Thursday, June 01, 2006

Vatican't!

Today began with much screwing around, to use a technical travel term. The POSSLQ and I had planned to visit the Vatican Museum, but we didn't really get going til about 11 and then learned that the museum closed at 2:45. Since we hadn't even begun walking over to the place, the plan was killed. Turned out this was probably a good thing, because when we did get to the museum the next day (at opening time) we left at about 12:30 and the line to the museum snaked all the way around the Vatican and nearly back to St. Pietro Plaza.

So, couple-day destroyed, we went with the parents and quickly despatched three sites you "must see" in Rome, just in case someone back home asks you about them. These are the Spanish Steps, Trevi Fountain, and the Pantheon.

I'd say the Pantheon was the coolest of these spots; the POSSLQ would disagree - she was angered that it had been catholocized. No amount of arguing that if it hadn't been catholocized it would have been knocked down as a quarry could un-knot her tiny little fists of balled impotent rage. The Pantheon was originally built (in 27 BC-25 BC) as a temple to the seven deities of the seven planets in the state religion of Ancient Rome. The original was destroyed in a fire in AD 80, and the current building dates from about 125, during the reign of the Emperor Hadrian,but it has been a Christian church since the 7th century. It is the best-preserved of all Roman buildings and the oldest important building in the world with its original roof intact. Although the identity of the Pantheon's architect is uncertain, it is traditionally assigned to Apollodorus of Damascus.

The Pantheon is not well-served by the fact that Rome has built right up to it on three sides. If you approach it from the rear, as we did, it looks like a tatty heap of bricks infested with a tattier collection of pigeons. Not to mention the tatty Italians, who swarm about the place like they live here. The front, on the other hand, is pretty cool, and the inside is cool in a physical sense, so it is a nice break from the Italian sun.

As you turn around and look the other way there is a traditional apartment building with stores below, and a lovely swath of bouganvillia (sp?) flowers cascading down it. There is also the unavoidable obelisk, right in the middle of things.

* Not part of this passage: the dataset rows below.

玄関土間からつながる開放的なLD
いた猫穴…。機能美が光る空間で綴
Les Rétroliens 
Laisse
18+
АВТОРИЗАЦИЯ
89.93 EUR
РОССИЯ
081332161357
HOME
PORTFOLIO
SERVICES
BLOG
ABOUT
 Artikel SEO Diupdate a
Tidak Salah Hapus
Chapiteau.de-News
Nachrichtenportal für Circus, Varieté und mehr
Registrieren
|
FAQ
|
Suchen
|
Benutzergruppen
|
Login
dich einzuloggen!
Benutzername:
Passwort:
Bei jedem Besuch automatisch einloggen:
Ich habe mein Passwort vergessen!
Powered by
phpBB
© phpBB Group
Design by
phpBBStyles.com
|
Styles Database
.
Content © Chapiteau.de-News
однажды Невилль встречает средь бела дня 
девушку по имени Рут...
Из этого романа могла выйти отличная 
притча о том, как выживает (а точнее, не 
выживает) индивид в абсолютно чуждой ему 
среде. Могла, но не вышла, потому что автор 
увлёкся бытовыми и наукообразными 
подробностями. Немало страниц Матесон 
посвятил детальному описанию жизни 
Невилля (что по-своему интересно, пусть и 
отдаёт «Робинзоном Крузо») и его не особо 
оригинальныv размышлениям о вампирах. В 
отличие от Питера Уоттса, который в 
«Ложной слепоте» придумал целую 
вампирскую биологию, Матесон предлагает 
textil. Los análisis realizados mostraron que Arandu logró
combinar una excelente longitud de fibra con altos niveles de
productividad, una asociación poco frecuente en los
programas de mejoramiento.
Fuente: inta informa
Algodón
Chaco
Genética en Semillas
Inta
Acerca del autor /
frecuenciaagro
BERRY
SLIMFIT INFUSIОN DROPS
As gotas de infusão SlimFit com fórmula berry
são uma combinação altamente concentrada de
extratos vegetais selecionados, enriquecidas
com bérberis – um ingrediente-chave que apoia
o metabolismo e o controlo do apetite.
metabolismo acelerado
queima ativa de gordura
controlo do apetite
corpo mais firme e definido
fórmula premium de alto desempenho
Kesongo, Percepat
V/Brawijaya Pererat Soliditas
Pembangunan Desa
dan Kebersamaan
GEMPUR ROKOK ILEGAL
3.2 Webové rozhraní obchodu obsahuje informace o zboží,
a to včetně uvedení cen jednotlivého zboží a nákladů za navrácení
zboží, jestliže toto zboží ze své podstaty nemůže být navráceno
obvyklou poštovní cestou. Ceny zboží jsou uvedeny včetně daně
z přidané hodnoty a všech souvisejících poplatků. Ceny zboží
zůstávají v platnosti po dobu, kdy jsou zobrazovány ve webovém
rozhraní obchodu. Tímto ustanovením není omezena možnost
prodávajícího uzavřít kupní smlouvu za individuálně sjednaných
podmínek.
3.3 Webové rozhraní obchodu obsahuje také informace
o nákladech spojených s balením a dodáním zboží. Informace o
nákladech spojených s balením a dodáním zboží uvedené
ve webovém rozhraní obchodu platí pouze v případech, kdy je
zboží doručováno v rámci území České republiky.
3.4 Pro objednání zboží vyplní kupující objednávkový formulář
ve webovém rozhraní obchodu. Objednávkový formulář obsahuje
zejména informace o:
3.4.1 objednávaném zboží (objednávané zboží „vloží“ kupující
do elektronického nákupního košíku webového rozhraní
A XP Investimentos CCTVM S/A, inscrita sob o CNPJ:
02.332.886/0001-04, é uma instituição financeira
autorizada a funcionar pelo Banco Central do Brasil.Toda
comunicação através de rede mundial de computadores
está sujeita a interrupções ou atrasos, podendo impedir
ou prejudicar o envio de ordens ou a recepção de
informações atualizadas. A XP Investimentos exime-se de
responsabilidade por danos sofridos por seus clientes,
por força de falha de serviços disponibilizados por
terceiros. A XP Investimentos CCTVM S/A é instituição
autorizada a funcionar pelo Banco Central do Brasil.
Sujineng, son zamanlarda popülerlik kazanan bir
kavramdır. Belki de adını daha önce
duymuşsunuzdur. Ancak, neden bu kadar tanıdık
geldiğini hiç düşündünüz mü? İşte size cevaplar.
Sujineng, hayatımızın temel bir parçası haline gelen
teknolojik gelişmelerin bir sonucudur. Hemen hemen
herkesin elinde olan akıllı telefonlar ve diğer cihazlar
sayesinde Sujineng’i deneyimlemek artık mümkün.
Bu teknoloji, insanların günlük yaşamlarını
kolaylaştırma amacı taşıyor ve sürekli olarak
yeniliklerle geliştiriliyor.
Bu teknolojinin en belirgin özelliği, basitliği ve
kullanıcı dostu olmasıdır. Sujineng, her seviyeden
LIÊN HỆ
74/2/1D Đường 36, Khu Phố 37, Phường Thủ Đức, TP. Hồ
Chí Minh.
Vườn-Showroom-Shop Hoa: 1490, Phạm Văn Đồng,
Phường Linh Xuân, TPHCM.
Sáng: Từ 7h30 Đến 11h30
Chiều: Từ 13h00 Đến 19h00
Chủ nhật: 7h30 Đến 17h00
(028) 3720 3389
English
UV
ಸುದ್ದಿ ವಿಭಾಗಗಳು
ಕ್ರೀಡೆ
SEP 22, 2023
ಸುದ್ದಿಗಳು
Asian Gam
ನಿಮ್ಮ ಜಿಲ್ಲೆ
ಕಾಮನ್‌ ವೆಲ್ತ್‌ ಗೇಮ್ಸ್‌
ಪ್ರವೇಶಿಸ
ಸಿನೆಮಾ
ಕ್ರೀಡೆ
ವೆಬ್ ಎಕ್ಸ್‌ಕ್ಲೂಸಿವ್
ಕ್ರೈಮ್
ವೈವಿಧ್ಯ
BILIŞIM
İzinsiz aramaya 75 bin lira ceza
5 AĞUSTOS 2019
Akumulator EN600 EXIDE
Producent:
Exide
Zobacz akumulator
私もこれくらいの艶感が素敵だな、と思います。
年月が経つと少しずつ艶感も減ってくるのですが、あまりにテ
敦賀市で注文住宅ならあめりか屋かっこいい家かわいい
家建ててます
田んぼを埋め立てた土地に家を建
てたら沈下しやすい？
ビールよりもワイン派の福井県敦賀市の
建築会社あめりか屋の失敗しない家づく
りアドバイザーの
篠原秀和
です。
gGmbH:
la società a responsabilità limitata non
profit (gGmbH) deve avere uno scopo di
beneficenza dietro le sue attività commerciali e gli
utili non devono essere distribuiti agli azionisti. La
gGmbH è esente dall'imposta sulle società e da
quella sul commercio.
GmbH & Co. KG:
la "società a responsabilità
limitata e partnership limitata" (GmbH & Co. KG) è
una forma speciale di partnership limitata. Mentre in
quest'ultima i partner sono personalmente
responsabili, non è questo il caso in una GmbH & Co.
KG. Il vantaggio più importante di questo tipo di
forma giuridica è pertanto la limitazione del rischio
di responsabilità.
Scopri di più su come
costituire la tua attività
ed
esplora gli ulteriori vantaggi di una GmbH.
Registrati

We moved on to the Trevi Fountain, 85 feet high and 65 feet wide. Very pretty, but swarming with people. And I just hate people, so that didn't work at all for me.

I was impressed by the gladiator dude over there to the left. Who knew that Gladiators smoked delicious Marlboro cigarettes.

We watched idiots cavort in front of the water and then walked down this exceedingly lovely alley -- lovely because it leads away from the Trevi Fountains. We wandered about for a bit, both because we have limited map reading skills and because Bax was trying to figure out why he could no longer use his Wells Fargo card. Apparently Wells Fargo has decided that it has been stolen and has cancelled its use. He gets a message saying that he must contact his local branch, which is certainly not in Rome. This is a slightly worrisome thing for me, since my card is also a Wells Fargo one and if the swine were to hold me up I'd have to have the parents..... pay...... wait a second... have the parents pay....... for everything!

Come ON Wells Fargo!

Anyway, we wandered around looking at various things and as we got closer and closer to the Spanish steps the shops got tonier and tonier and also more expensive. Nothing I would buy in any circumstance, but just like around the Vatican it is funny to watch tourist money inflate prices.

The Spanish Steps (Scalinata di Piazza di Spagna) is 138 stairs ramping a steep slope between the Piazza di Spagna at the base and Piazza Trinità dei Monti. The Spanish Steps were designed by Francesco De Sanctis after generations of argument over how the steep slope to the church on a shoulder of the Pincio should be urbanized.

Unfortunately, when we were there the church at the top was under some kind of reconstruction and its facade was covered in scaffolding and canvas. This made the steps rather unnatractive, except for the young couple which was canoodling at the edges of the thing.

The steps are supposedly more colorful at other times of the year and they also have some sort of historical provenance among hippies, but today they just looked like steps.

POSSLQ and I ran up the steps, looked down them, ran down them, and then it was off to a rather fine lunch.

After lunch we decided to walk back to our flat, a thing that took just about 3 hours to do and included a fortuitious and completely accidental trip up a hill to the Borghese gardens (once a vineyard, now the second largest garden in Rome). These are on top of a hill and we had a lovely view of Rome looking towards the Vatican. The gardens are studded with busts of famous and not so famous Romans and are nicely shaded in addition. A nice place to have a picnic, really.

After a walking tour we descended to the city floor and soldiered back to Aurelia.